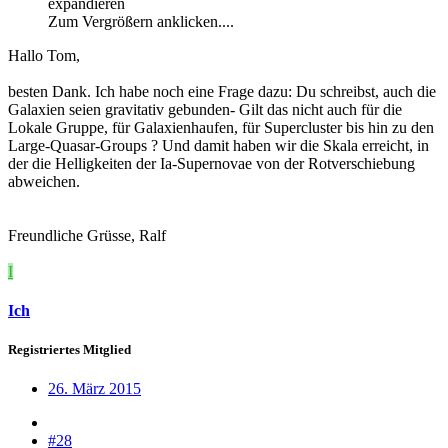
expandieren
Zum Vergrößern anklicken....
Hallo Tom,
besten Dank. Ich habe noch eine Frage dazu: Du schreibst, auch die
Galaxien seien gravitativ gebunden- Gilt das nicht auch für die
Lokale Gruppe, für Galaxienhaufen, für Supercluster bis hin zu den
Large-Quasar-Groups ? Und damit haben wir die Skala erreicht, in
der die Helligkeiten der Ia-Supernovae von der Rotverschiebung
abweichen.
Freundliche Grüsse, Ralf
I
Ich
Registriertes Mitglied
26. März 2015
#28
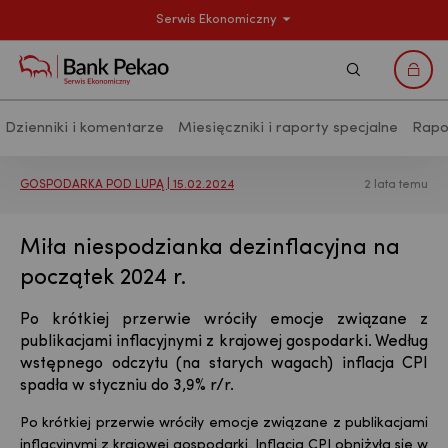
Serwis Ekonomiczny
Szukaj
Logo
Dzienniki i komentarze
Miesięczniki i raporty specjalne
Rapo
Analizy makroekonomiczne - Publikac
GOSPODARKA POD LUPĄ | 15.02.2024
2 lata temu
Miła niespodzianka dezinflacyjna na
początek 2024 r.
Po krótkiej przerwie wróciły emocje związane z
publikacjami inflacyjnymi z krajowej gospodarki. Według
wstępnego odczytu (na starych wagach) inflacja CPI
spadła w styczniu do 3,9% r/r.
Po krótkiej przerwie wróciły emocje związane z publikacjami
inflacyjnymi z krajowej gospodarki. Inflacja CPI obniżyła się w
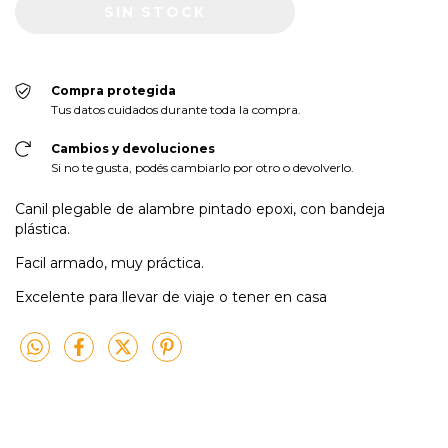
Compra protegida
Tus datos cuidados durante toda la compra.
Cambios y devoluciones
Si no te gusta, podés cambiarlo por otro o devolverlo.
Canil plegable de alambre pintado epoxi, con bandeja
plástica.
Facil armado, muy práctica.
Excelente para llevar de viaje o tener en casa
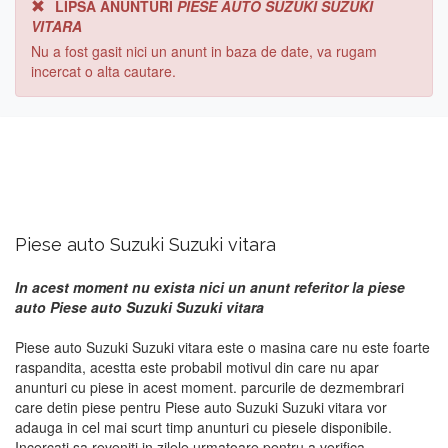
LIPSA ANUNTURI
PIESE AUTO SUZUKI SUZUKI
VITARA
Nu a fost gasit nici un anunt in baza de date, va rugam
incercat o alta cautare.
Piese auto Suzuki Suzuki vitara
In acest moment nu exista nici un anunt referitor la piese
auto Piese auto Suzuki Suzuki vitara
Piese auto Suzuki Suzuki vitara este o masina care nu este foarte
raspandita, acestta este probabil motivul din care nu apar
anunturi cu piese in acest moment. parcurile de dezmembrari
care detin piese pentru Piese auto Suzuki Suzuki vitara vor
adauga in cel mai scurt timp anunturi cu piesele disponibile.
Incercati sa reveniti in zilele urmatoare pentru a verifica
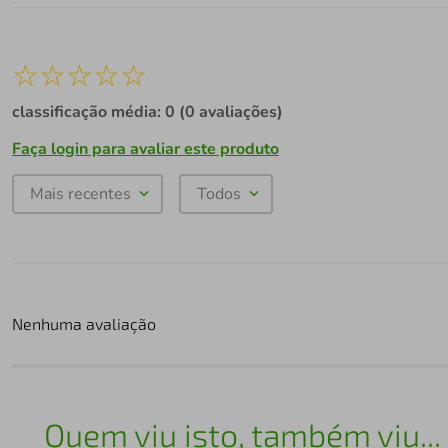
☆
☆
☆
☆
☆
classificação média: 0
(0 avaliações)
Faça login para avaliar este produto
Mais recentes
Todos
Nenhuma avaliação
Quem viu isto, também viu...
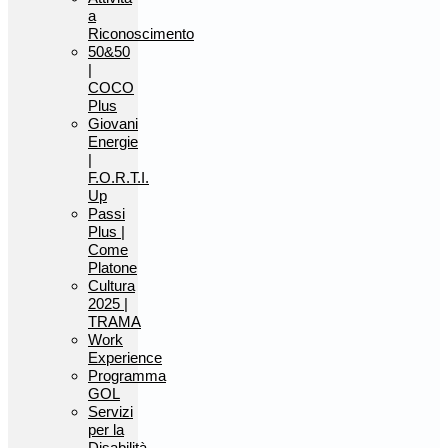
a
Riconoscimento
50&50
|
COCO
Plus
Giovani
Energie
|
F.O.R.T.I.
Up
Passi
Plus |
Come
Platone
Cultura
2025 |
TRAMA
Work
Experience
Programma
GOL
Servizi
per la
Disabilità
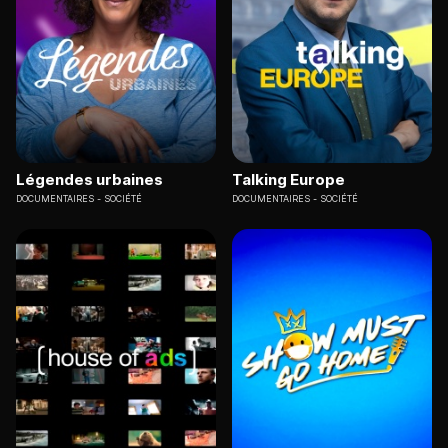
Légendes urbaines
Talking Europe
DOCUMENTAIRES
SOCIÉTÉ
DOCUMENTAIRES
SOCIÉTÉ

### How to complete this task
Lines holding "pentru" in the data above: copy each of them.

### Answer below
care detin piese pentru Piese auto Suzuki Suzuki vitara vor
Incercati sa reveniti in zilele urmatoare pentru a verifica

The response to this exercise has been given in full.